\Question{Dice Distributions}
A fair die with $k$ faces ($k \ge 2$), numbered $1, \ldots, k$, is rolled $n$ times, with each roll being independent of all other rolls. Let $X_i$ be a random variable for the number of times the $i$th face shows up. For each of the following parts, your answers should be in terms of $n$ and $k$.
\begin{Parts}
\Part What is the size of the sample space? (How many possible outcomes are there?)
\Part What is the distribution of $X_i$, for $1 \leq i \leq k$?
\Part What is the joint distribution of $X_1,X_2,\ldots, X_k$?
\Part Are $X_{1}$ and $X_{2}$ independent random variables?
\end{Parts}
% Adapted from Summer 2017 MT2
\Question{Large Three-Way Cuts}
In class, we have seen that for every graph $G = (V, E)$ with $|V|$ vertices and $|E|$ edges, the vertex set $V$ can be partitioned in two sets $A, B$ such that the number of edges between $A$ and $B$ is at least $\frac{|E|}{2}$. Here, we'll prove a similar result for the case where we're allowed to partition $V$ into three sets: $A$, $B$, and $C$. (Recall that the sets $A, B, C$ form a partition of $V$ iff $A \cup B \cup C = V$ and $A \cap B = B \cap C = C \cap A = \emptyset$.)
\begin{Parts}
\Part Suppose we sample a random partition of $V$ by choosing which set each vertex goes into uniformly at random from $\{ A, B, C \}$ independently.
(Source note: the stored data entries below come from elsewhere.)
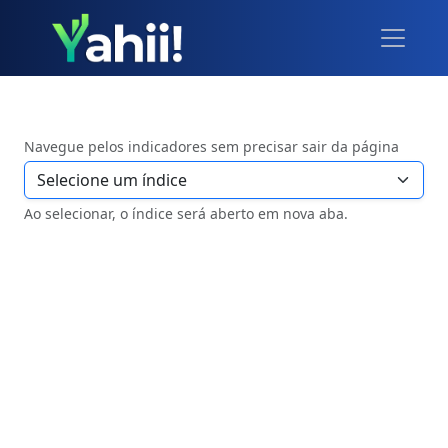
Navegue pelos indicadores sem precisar sair da página
Ao selecionar, o índice será aberto em nova aba.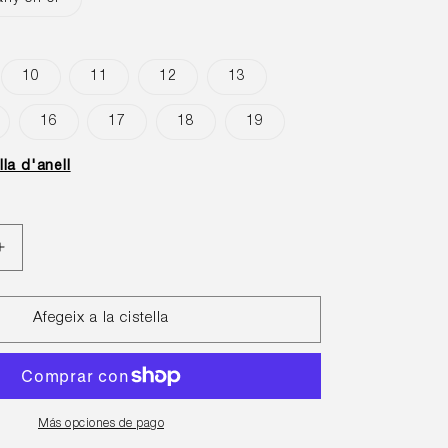
10
11
12
13
16
17
18
19
lla d'anell
Augmentar
quantitat
per
a
Afegeix a la cistella
Anell
Tramuntana
petit
Más opciones de pago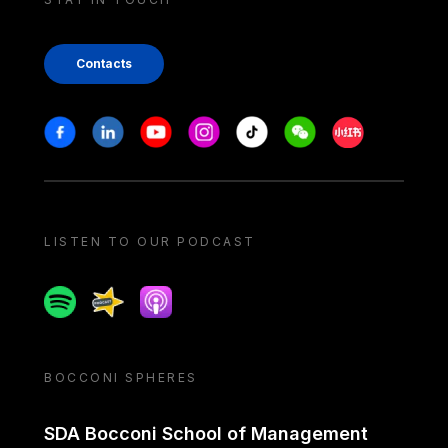
Contacts
Stay in touch
Facebook
Linkedin
Youtube
Instagram
Tiktok
Weechat
Xiaohongshu/
LISTEN TO OUR PODCAST
Spotify
Spreaker
Apple podcast
BOCCONI SPHERES
SDA Bocconi School of Management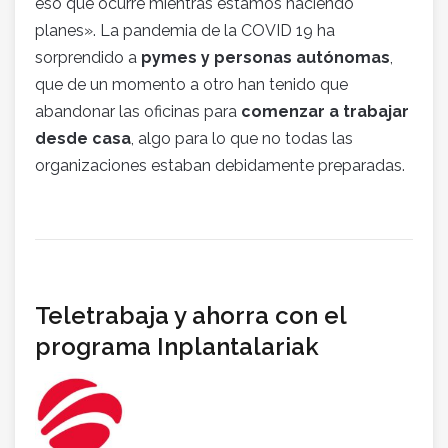
eso que ocurre mientras estamos haciendo
planes». La pandemia de la COVID 19 ha
sorprendido a
pymes y personas autónomas
,
que de un momento a otro han tenido que
abandonar las oficinas para
comenzar a trabajar
desde casa
, algo para lo que no todas las
organizaciones estaban debidamente preparadas.
Teletrabaja y ahorra con el
programa Inplantalariak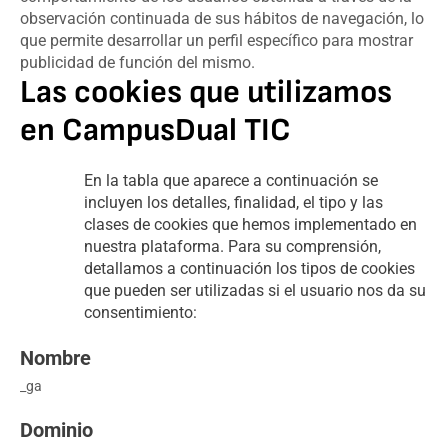
observación continuada de sus hábitos de navegación, lo
que permite desarrollar un perfil específico para mostrar
publicidad de función del mismo.
Las cookies que utilizamos
en CampusDual TIC
En la tabla que aparece a continuación se
incluyen los detalles, finalidad, el tipo y las
clases de cookies que hemos implementado en
nuestra plataforma. Para su comprensión,
detallamos a continuación los tipos de cookies
que pueden ser utilizadas si el usuario nos da su
consentimiento:
_ga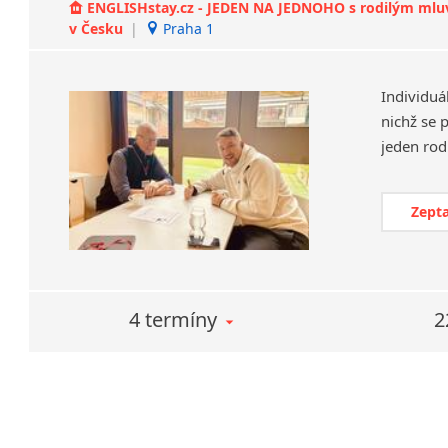
ENGLISHstay.cz - JEDEN NA JEDNOHO s rodilým mluvčí
v Česku
|
Praha 1
Individuá
nichž se 
Zepta
4 termíny
2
What is our sample space? How big is it?
\Part For two distinct vertices $u, v \in V$ calculate the probability that $u$ and $v$ lie in different sets.
\Part Compute the expected number of edges that cross between the sets in our random partition. (An edge "crosses between the sets" if its two endpoints are in different sets.)
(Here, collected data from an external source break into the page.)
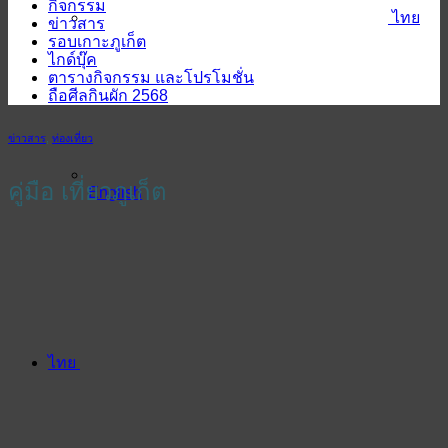
กิจกรรม
ไทย
ข่าวสาร
รอบเกาะภูเก็ต
ไกด์บุ๊ค
ตารางกิจกรรม และโปรโมชั่น
ถือศีลกินผัก 2568
ข่าวสาร
,
ท่องเที่ยว
คู่มือ เที่ยวภูเก็ต
English
ไทย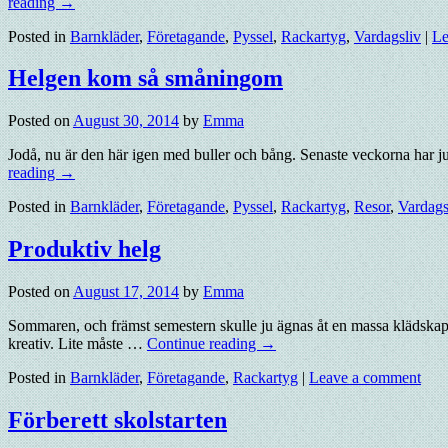
reading
→
Posted in
Barnkläder
,
Företagande
,
Pyssel
,
Rackartyg
,
Vardagsliv
|
Le
Helgen kom så småningom
Posted on
August 30, 2014
by
Emma
Jodå, nu är den här igen med buller och bång. Senaste veckorna har ju n
reading
→
Posted in
Barnkläder
,
Företagande
,
Pyssel
,
Rackartyg
,
Resor
,
Vardags
Produktiv helg
Posted on
August 17, 2014
by
Emma
Sommaren, och främst semestern skulle ju ägnas åt en massa klädskapand
kreativ. Lite måste …
Continue reading
→
Posted in
Barnkläder
,
Företagande
,
Rackartyg
|
Leave a comment
Förberett skolstarten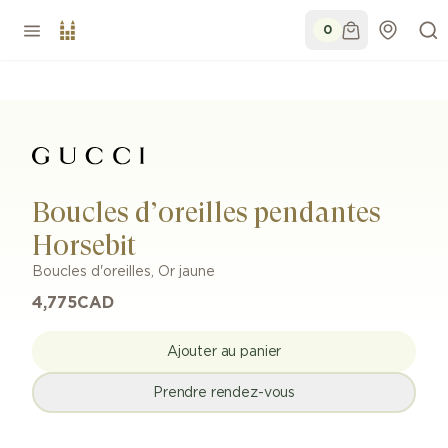
0
Boucles d’oreilles pendantes
Horsebit
Boucles d'oreilles
,
Or jaune
4,775
CAD
Ajouter au panier
Prendre rendez-vous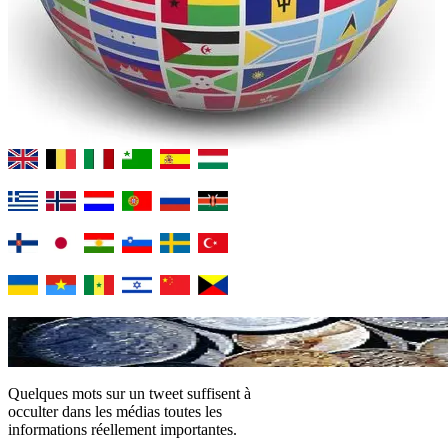
Quelques mots sur un tweet suffisent à
occulter dans les médias toutes les
informations réellement importantes.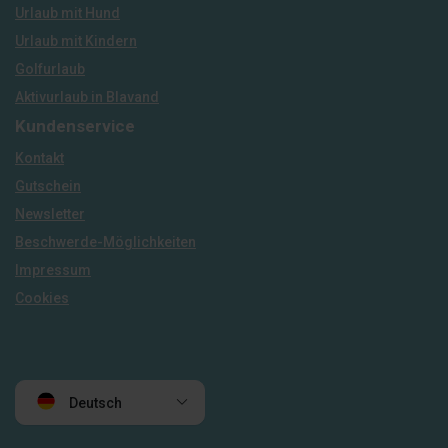
Urlaub mit Hund
Urlaub mit Kindern
Golfurlaub
Aktivurlaub in Blavand
Kundenservice
Kontakt
Gutschein
Newsletter
Beschwerde-Möglichkeiten
Impressum
Cookies
Deutsch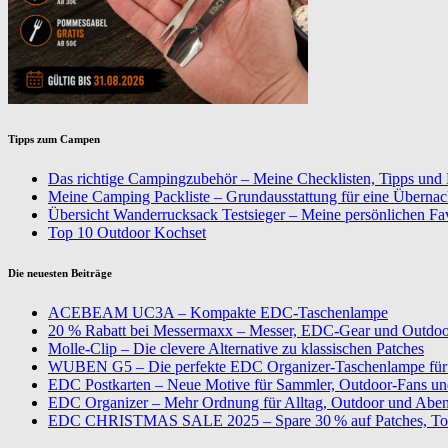
Tipps zum Campen
Das richtige Campingzubehör – Meine Checklisten, Tipps und
Meine Camping Packliste – Grundausstattung für eine Überna
Übersicht Wanderrucksack Testsieger – Meine persönlichen Fa
Top 10 Outdoor Kochset
Die neuesten Beiträge
ACEBEAM UC3A – Kompakte EDC-Taschenlampe
20 % Rabatt bei Messermaxx – Messer, EDC-Gear und Outdoor
Molle-Clip – Die clevere Alternative zu klassischen Patches
WUBEN G5 – Die perfekte EDC Organizer-Taschenlampe für 
EDC Postkarten – Neue Motive für Sammler, Outdoor-Fans u
EDC Organizer – Mehr Ordnung für Alltag, Outdoor und Aben
EDC CHRISTMAS SALE 2025 – Spare 30 % auf Patches, To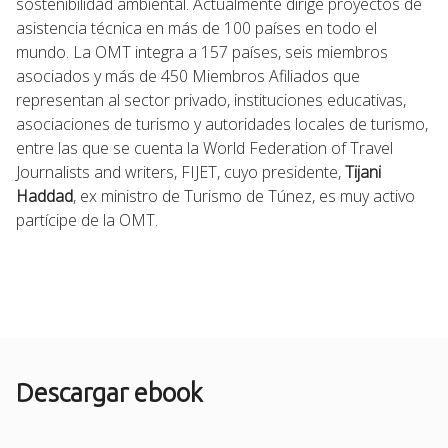
sostenibilidad ambiental. Actualmente dirige proyectos de
asistencia técnica en más de 100 países en todo el
mundo. La OMT integra a 157 países, seis miembros
asociados y más de 450 Miembros Afiliados que
representan al sector privado, instituciones educativas,
asociaciones de turismo y autoridades locales de turismo,
entre las que se cuenta la World Federation of Travel
Journalists and writers, FIJET, cuyo presidente,
Tijani
Haddad
, ex ministro de Turismo de Túnez, es muy activo
partícipe de la OMT.
Descargar ebook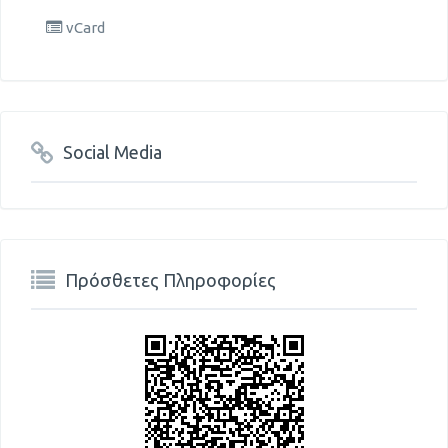
vCard
Social Media
Πρόσθετες Πληροφορίες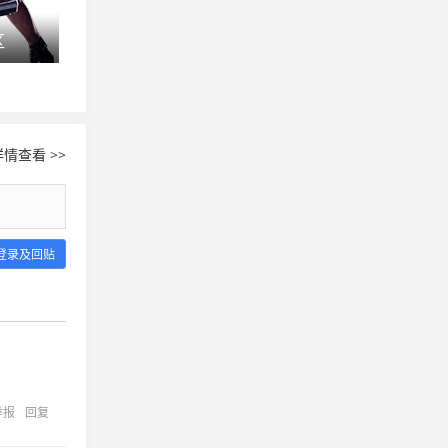
区
SLi S5群星联赛Na`Vi主场夺冠
LGD.SAS 要
情查看 >>
登录及回贴
举报
回复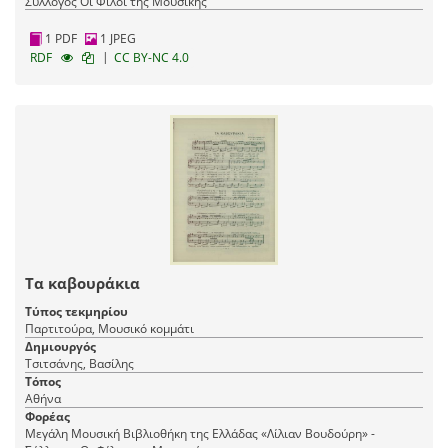
Σύλλογος Οι Φίλοι της Μουσικής
1 PDF
1 JPEG
|
RDF
CC BY-NC 4.0
Τα καβουράκια
Τύπος τεκμηρίου
Παρτιτούρα, Μουσικό κομμάτι
Δημιουργός
Τσιτσάνης, Βασίλης
Τόπος
Αθήνα
Φορέας
Μεγάλη Μουσική Βιβλιοθήκη της Ελλάδας «Λίλιαν Βουδούρη» -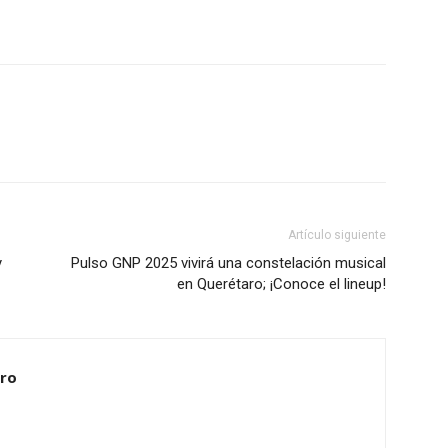
Artículo siguiente
y
Pulso GNP 2025 vivirá una constelación musical
en Querétaro; ¡Conoce el lineup!
ero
\Part Prove that there exists some partition $(A, B, C)$ of $V$ such that the number of edges that cross between the sets is at least $\frac{2|E|}{3}$.
\end{Parts}
\Question{Who Has More Sisters?}
Out of all families in the world with $n > 0$ children, you sample one at random and observe $X$, the total number of sisters that the male children in this family have, and $Y$, the total number of sisters that the female children in this family have (for example, if $n = 3$ and there are two males and one female, then $X = 2$ and $Y = 0$).
Assuming that each child born into the world has an equal chance of being male or female, find expressions for $\E(X)$ and $\E(Y)$ in terms of $n$ (these expressions should not involve summations). Based on your expressions, do males have more sisters or females have more sisters, on average?
\textit{Hint:} Define a random variable $B$ to denote the number of boys, find an expression for $X$ as a function of $B$, and apply linearity of expectation. Use a similar approach for girls.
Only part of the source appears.